(Saved data entries)
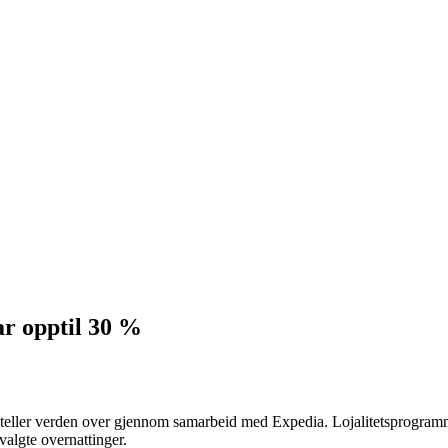
ar opptil 30 %
eller verden over gjennom samarbeid med Expedia. Lojalitetsprogramme
tvalgte overnattinger.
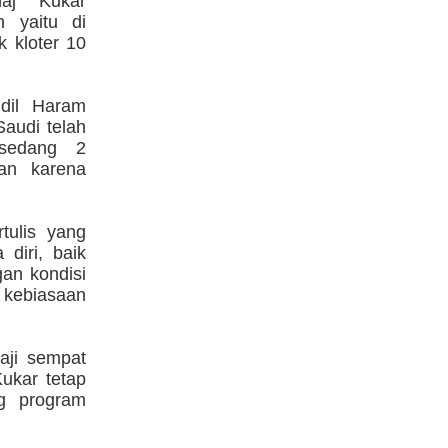
aj Kukar
 yaitu di
k kloter 10
idil Haram
audi telah
 sedang 2
kan karena
tulis yang
diri, baik
gan kondisi
 kebiasaan
aji sempat
ukar tetap
g program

■ **DIRECTIONS FOR THIS TASK**: Would you restate the records above word for word and exclude the pictures?

■ **RESPONSE TO THE EXERCISE**:
ar opptil 30 %
eller verden over gjennom samarbeid med Expedia. Lojalitetsprogramme
tvalgte overnattinger.
aj Kukar
 yaitu di
k kloter 10
idil Haram
audi telah
 sedang 2
kan karena
tulis yang
diri, baik
gan kondisi
 kebiasaan
aji sempat
ukar tetap
g program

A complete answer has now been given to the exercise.